## INSTRUCTIONS FOR THE TASK
Reproduce exactly only the lines from the line that holds "Если у вас маленькие" to the line that holds "Lloret de Mar.", inclusive, in the listing below, and please leave out every picture.

## AVAILABLE RECORDS
::::::

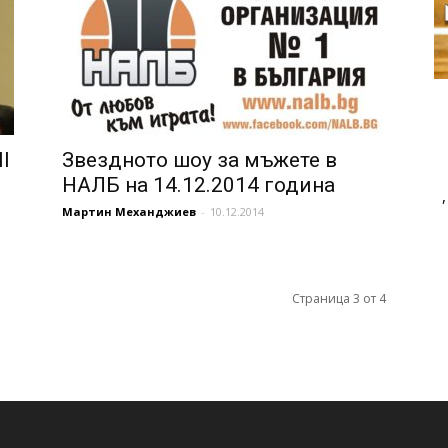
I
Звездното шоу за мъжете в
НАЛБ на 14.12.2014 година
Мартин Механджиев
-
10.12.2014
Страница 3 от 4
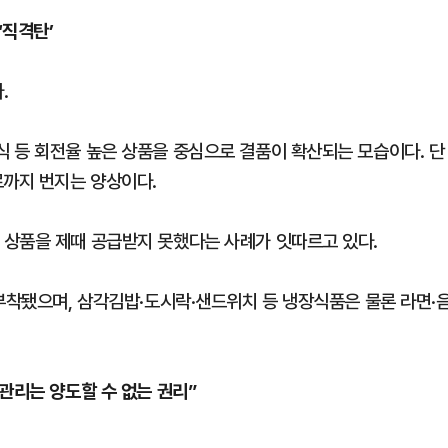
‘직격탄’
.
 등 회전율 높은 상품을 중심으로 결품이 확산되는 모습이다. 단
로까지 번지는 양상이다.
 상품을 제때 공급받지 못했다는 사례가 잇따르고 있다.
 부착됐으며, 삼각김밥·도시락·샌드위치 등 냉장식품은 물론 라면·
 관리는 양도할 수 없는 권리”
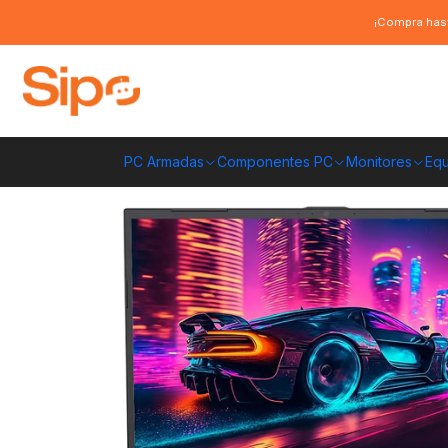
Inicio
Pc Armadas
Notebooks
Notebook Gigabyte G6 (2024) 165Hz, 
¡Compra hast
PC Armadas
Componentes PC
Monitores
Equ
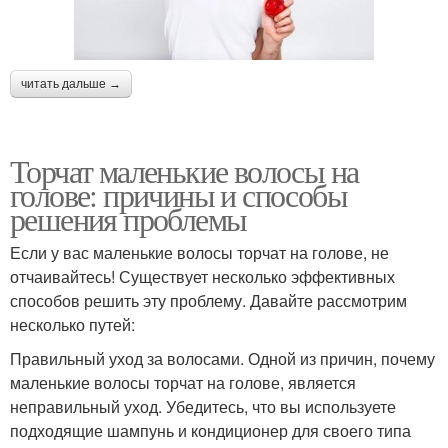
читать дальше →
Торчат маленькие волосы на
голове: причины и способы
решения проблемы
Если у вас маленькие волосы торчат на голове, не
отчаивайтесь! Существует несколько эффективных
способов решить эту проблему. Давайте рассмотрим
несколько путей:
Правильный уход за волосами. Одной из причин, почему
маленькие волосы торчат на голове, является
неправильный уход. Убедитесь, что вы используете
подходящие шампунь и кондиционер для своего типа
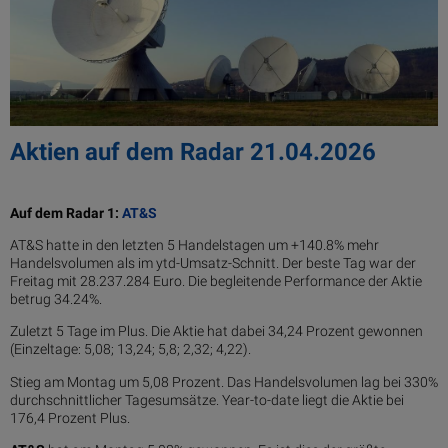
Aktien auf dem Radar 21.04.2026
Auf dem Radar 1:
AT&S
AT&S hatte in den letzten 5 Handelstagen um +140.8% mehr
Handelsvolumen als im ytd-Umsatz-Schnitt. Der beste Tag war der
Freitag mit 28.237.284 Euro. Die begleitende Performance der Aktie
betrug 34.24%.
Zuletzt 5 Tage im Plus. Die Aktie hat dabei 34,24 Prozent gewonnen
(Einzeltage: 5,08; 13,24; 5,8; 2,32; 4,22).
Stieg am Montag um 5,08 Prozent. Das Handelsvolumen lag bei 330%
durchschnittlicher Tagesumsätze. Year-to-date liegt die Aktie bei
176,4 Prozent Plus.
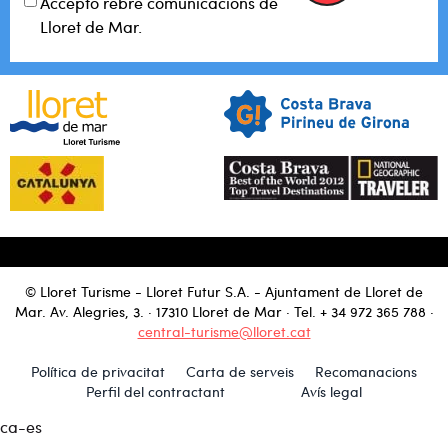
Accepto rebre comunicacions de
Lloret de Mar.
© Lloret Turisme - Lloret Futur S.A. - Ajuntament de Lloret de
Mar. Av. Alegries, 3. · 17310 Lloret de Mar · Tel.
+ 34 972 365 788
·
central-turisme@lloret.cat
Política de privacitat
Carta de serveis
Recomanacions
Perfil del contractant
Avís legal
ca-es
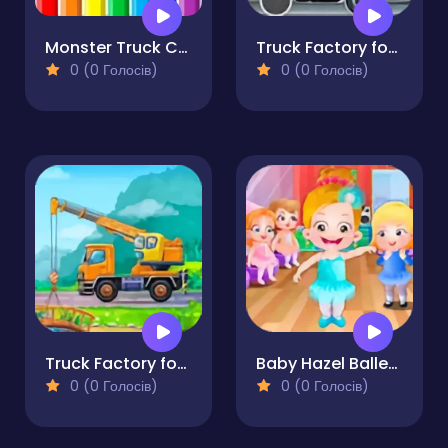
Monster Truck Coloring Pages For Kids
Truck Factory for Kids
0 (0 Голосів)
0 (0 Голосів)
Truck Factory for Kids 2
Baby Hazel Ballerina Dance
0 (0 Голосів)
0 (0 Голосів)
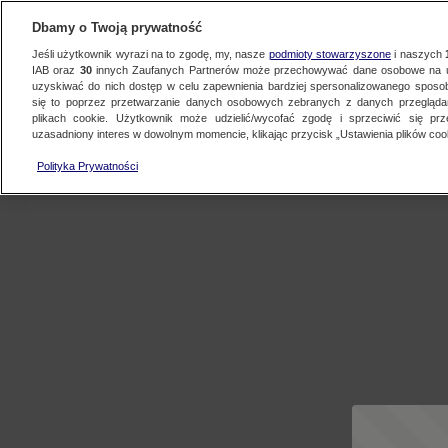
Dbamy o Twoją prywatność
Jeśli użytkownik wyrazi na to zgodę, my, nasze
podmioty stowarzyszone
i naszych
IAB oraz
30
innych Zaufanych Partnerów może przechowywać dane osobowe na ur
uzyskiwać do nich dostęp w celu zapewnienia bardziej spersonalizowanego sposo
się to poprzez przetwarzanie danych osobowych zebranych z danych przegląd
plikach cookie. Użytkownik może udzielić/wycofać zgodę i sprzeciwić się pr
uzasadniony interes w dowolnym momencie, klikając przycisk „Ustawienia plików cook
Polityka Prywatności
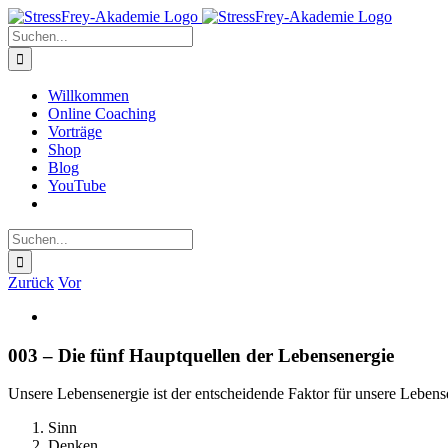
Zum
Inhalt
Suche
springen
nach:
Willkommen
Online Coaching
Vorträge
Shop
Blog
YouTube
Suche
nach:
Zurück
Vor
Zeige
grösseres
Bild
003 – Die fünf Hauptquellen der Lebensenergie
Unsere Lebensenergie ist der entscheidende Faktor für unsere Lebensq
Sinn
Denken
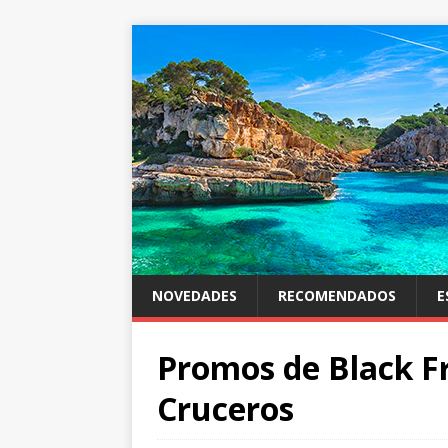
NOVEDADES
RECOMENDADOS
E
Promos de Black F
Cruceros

::::::

## COMPLETED TASK
Если у вас маленькие волосы торчат на голове, не
отчаивайтесь! Существует несколько эффективных
способов решить эту проблему. Давайте рассмотрим
несколько путей:
Правильный уход за волосами. Одной из причин, почему
маленькие волосы торчат на голове, является
неправильный уход. Убедитесь, что вы используете
подходящие шампунь и кондиционер для своего типа
Aktien auf dem Radar 21.04.2026
Auf dem Radar 1:
AT&S
AT&S hatte in den letzten 5 Handelstagen um +140.8% mehr
Handelsvolumen als im ytd-Umsatz-Schnitt. Der beste Tag war der
Freitag mit 28.237.284 Euro. Die begleitende Performance der Aktie
betrug 34.24%.
Zuletzt 5 Tage im Plus. Die Aktie hat dabei 34,24 Prozent gewonnen
(Einzeltage: 5,08; 13,24; 5,8; 2,32; 4,22).
Stieg am Montag um 5,08 Prozent. Das Handelsvolumen lag bei 330%
durchschnittlicher Tagesumsätze. Year-to-date liegt die Aktie bei
176,4 Prozent Plus.
Accepto rebre comunicacions de
Lloret de Mar.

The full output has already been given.